Me encaminé hacia la puerta. Se apartó para dejarme pasar y luego asió el pomo de la puerta con la mano, y no la movió.

—Espera un momento —dijo.

—¿Qué ocurre?

¿Se habría acordado de repente esa mole de una hermana perdida? ¿Habría decidido reclamar sus derechos sobre un legado inexistente?

—Esta dirección —dijo.

—¿Cómo?

—¿De dónde has sacado esta dirección?

—Mi empresa me la ha proporcionado.

—¿Empresa? ¿Qué empresa?

—Carson, Kidder y Diehl.

—¿Y eso qué es?

—Un bufete de abogados.

—¿Eres abogado? Tú no eres abogado.

—No, soy un investigador privado. Trabajo para abogados.

—Esta dirección no figura en ningún sitio. ¿Cómo la obtuvieron?

—Existen guías urbanas, señor Grabow. Aunque no tenga teléfono, todos los inquilinos están…

—Estoy aquí de realquiler. No soy el inquilino y no figuro en ninguna guía —dijo con cara de pocos amigos.

—Ya.

—¿Cómo?

—El Gremio de Artistas Gotham.

—¿Te dieron ellos esta dirección?

—Así fue cómo la consiguió mi empresa. Acabo de acordarme. Figuraba en la lista del Gremio de Artistas Gotham.

—De eso hace muchos años —dijo con los ojos desorbitados—. De cuando pintaba. Entonces me dedicaba al color, grandes telas, tenía posibilidades, talento… —Se despertó del ensueño—. ¿Trabajas para esta empresa y vienes aquí un sábado?

—Trabajo las horas que quiero, señor Grabow. No sigo la rutina de nueve a cinco.

—Entiendo.

—Bueno, pues si me disculpa, dejaré que continúe con sus asuntos.
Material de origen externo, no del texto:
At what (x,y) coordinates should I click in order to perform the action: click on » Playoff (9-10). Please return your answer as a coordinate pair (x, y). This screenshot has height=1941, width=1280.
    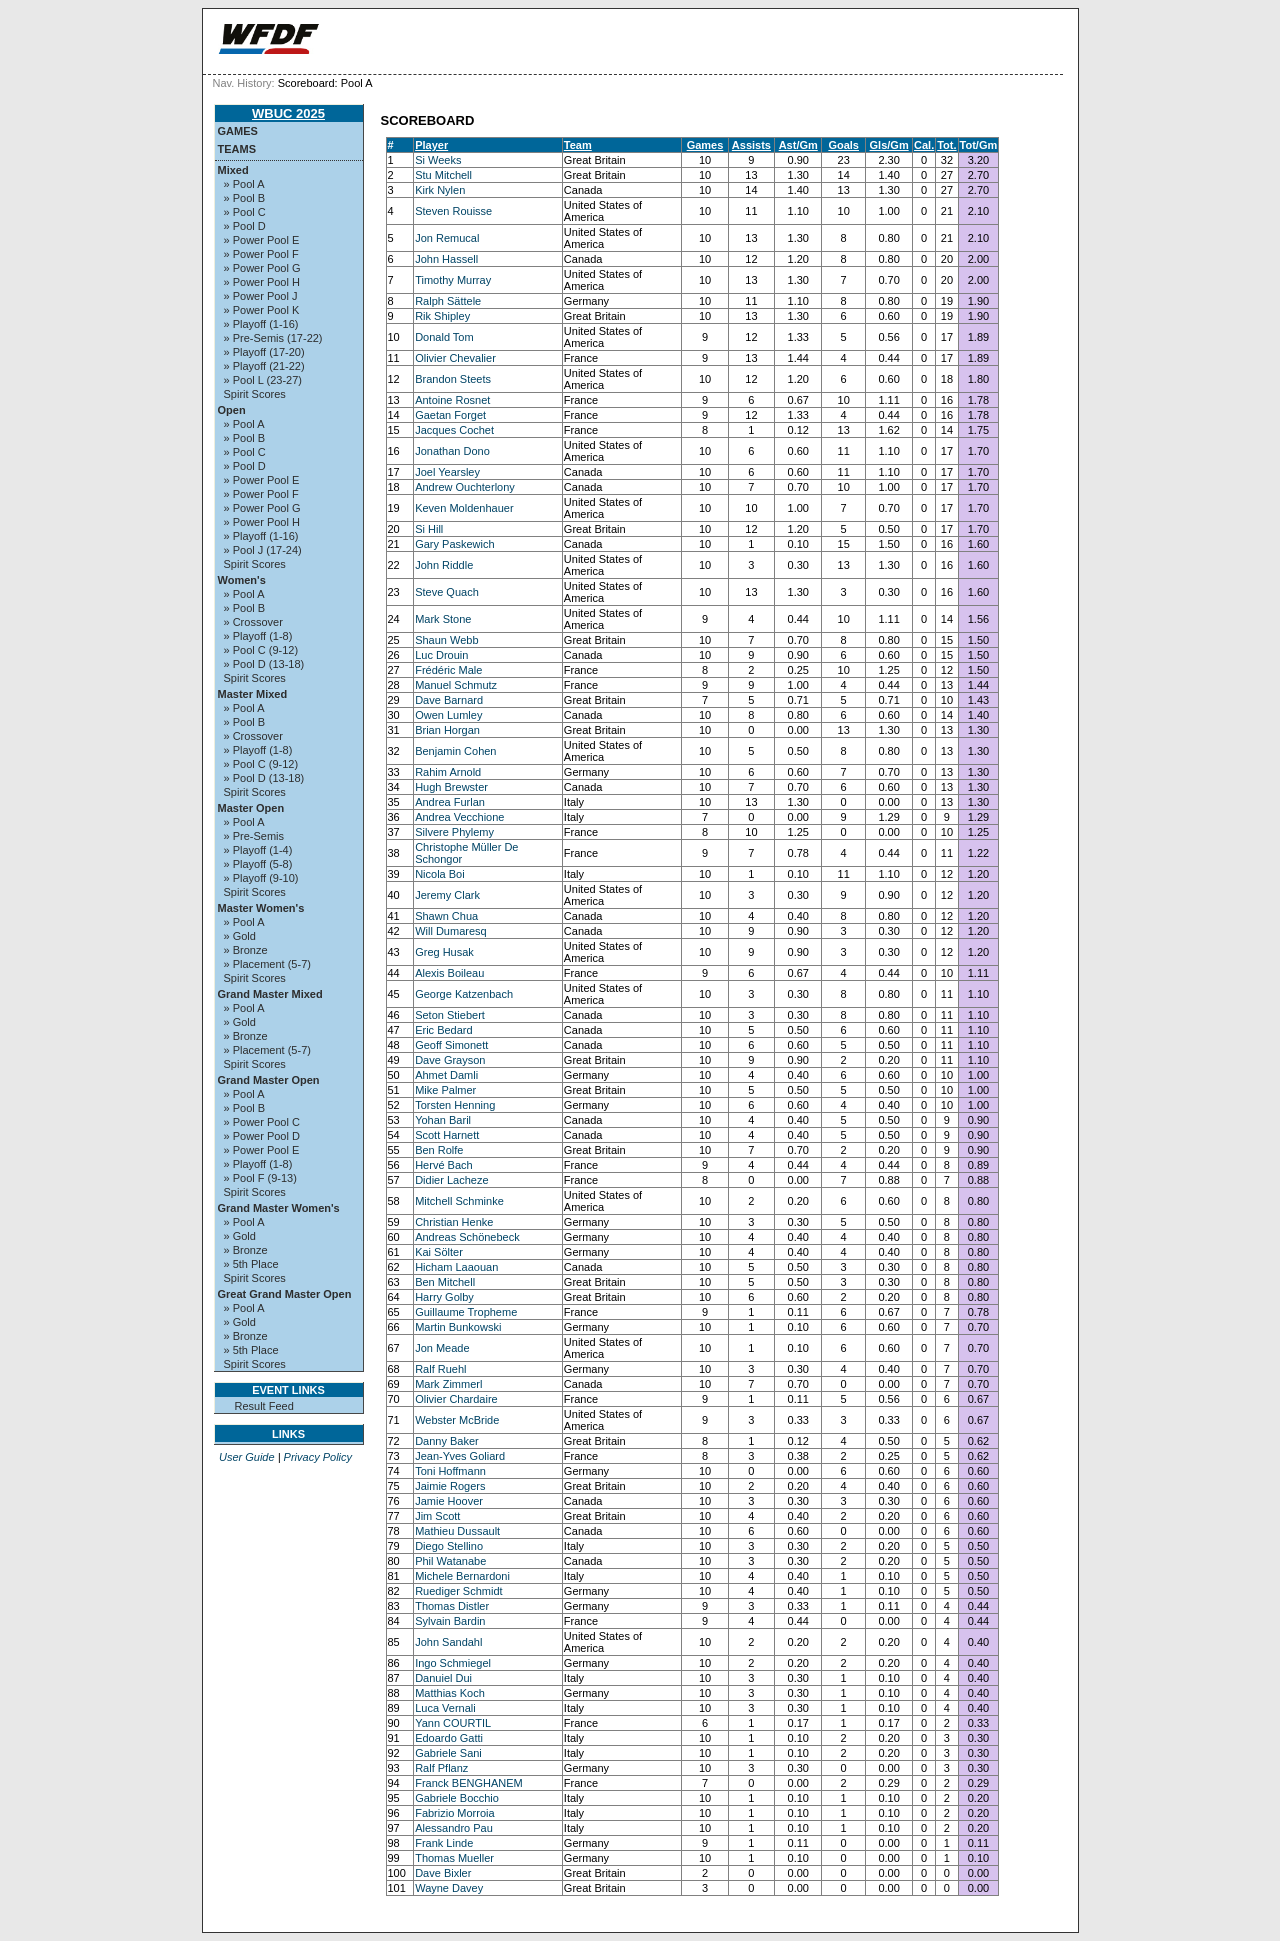
    Looking at the image, I should click on (261, 878).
Hice ademán de querer salir, pero Grabow no quitó la mano del pomo de la puerta.

—Señor Grabow…

—¿Quién coño eres?

¿Cómo me habría metido en un lío así? ¿Cómo saldría de él? Empecé a soltar el mismo discurso, balbuceando lo de que era un investigador privado, repitiendo el nombre de mi empresa; todo eso quedó en el aire como la niebla. Me inventé mi nombre, volví a consultar la tarjeta para ver si me inspiraba algo, y Grabow tendió la mano.

—Déjame ver eso.

La tarjeta no contenía nada de lo que acababa de inventarme. Todo cuanto contenía era la dirección y el número de teléfono de Jillian en una cara, y en la otra la cita de Jillian con Keith. Vi su enorme garra haciéndome señas.

Hice ademán de entregársela. Luego me detuve, emití un terrible gemido y me llevé la mano —tarjeta incluida— al pecho.

—¡Qué ocurre!

—¡Aire! —gruñí—. ¡Aire, me estoy muriendo!

—¡Qué demonios te…!

—¡El corazón!

—Veamos…

—¡Las pastillas!

—¿Pastillas? Yo no…

—¡Aire!

Abrió la puerta. Di un paso, medio doblado, tosiendo, luego otro, y finalmente me enderecé y eché a correr como un demonio.